[Opening TASK MATERIAL section]
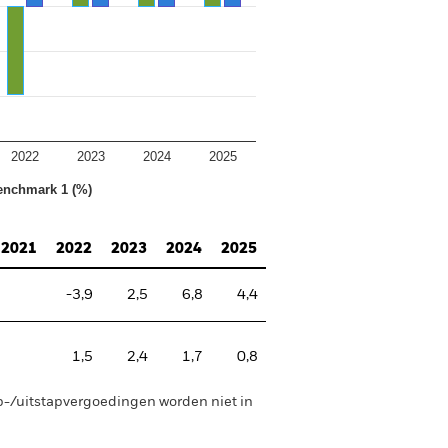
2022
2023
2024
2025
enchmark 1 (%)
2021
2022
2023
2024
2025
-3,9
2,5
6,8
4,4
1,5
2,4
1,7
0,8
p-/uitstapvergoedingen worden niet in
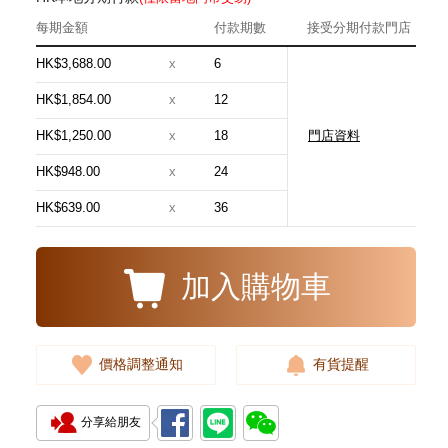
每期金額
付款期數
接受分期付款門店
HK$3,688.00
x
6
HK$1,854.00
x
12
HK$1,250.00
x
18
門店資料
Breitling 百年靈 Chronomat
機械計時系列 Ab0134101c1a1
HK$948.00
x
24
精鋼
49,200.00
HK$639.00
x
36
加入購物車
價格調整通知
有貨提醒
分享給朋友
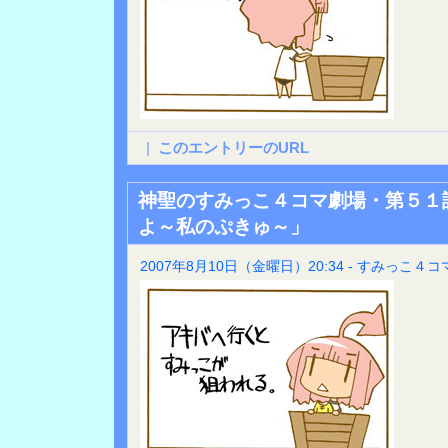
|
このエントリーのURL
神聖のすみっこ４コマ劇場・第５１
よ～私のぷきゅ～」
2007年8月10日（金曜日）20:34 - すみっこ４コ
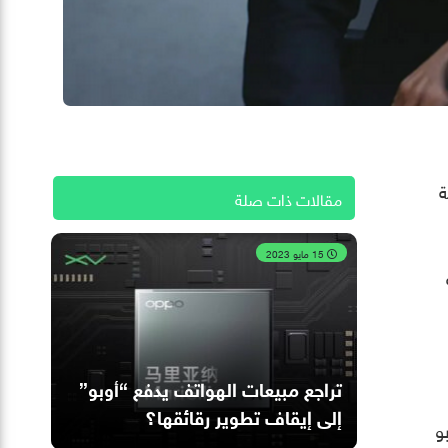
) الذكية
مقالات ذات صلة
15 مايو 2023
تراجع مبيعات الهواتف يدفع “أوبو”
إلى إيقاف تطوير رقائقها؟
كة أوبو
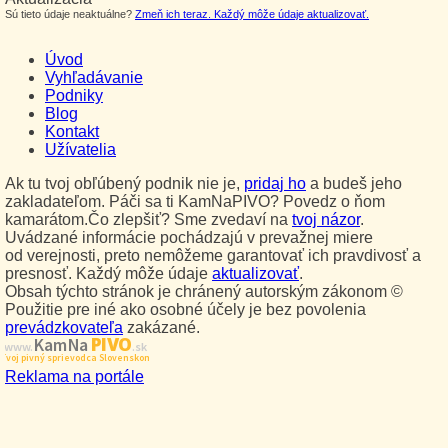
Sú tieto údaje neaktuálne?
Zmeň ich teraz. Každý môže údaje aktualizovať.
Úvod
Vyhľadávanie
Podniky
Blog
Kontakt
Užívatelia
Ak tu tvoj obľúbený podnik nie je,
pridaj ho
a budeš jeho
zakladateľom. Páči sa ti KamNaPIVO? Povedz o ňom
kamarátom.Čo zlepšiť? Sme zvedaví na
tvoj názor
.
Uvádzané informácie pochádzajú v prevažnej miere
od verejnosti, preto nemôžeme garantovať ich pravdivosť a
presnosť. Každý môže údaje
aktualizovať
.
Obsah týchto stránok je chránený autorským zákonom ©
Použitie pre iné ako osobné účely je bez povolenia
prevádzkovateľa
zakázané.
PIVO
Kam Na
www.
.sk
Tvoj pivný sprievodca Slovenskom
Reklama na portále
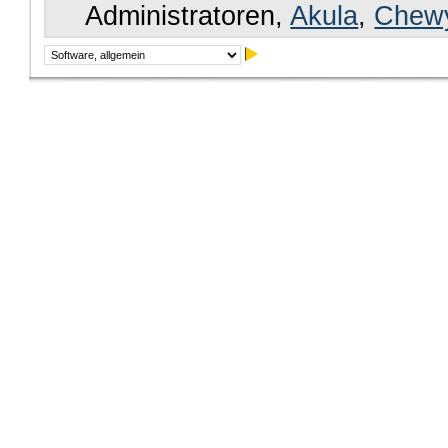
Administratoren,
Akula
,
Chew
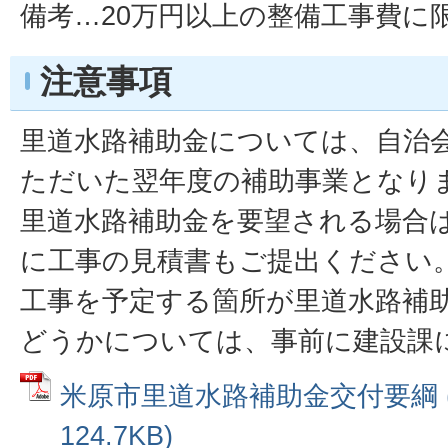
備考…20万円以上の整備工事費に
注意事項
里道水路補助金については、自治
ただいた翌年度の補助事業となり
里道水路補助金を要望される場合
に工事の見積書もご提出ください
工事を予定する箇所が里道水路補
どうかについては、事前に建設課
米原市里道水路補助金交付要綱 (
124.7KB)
[Closing TASK MATERIAL section]
- **TASK**:
Write every record out again exactly, omitting the pictures they hold.

- **TASK RESPONSE**:
2022
2023
2024
2025
enchmark 1 (%)
2021
2022
2023
2024
2025
-3,9
2,5
6,8
4,4
1,5
2,4
1,7
0,8
p-/uitstapvergoedingen worden niet in
每期金額
付款期數
接受分期付款門店
HK$3,688.00
x
6
HK$1,854.00
x
12
HK$1,250.00
x
18
門店資料
Breitling 百年靈 Chronomat
機械計時系列 Ab0134101c1a1
HK$948.00
x
24
精鋼
49,200.00
HK$639.00
x
36
加入購物車
價格調整通知
有貨提醒
分享給朋友
|
このエントリーのURL
神聖のすみっこ４コマ劇場・第５１
よ～私のぷきゅ～」
2007年8月10日（金曜日）20:34 - すみっこ４コ
) الذكية
مقالات ذات صلة
15 مايو 2023
تراجع مبيعات الهواتف يدفع “أوبو”
إلى إيقاف تطوير رقائقها؟
كة أوبو
Sú tieto údaje neaktuálne?
Zmeň ich teraz. Každý môže údaje aktualizovať.
Úvod
Vyhľadávanie
Podniky
Blog
Kontakt
Užívatelia
Ak tu tvoj obľúbený podnik nie je,
pridaj ho
a budeš jeho
zakladateľom. Páči sa ti KamNaPIVO? Povedz o ňom
kamarátom.Čo zlepšiť? Sme zvedaví na
tvoj názor
.
Uvádzané informácie pochádzajú v prevažnej miere
od verejnosti, preto nemôžeme garantovať ich pravdivosť a
presnosť. Každý môže údaje
aktualizovať
.
Obsah týchto stránok je chránený autorským zákonom ©
Použitie pre iné ako osobné účely je bez povolenia
prevádzkovateľa
zakázané.
PIVO
Kam Na
www.
.sk
Tvoj pivný sprievodca Slovenskom
Reklama na portále
Administratoren,
Akula
,
Chew
備考…20万円以上の整備工事費に
注意事項
里道水路補助金については、自治
ただいた翌年度の補助事業となり
里道水路補助金を要望される場合
に工事の見積書もご提出ください
工事を予定する箇所が里道水路補
どうかについては、事前に建設課
米原市里道水路補助金交付要綱 (
124.7KB)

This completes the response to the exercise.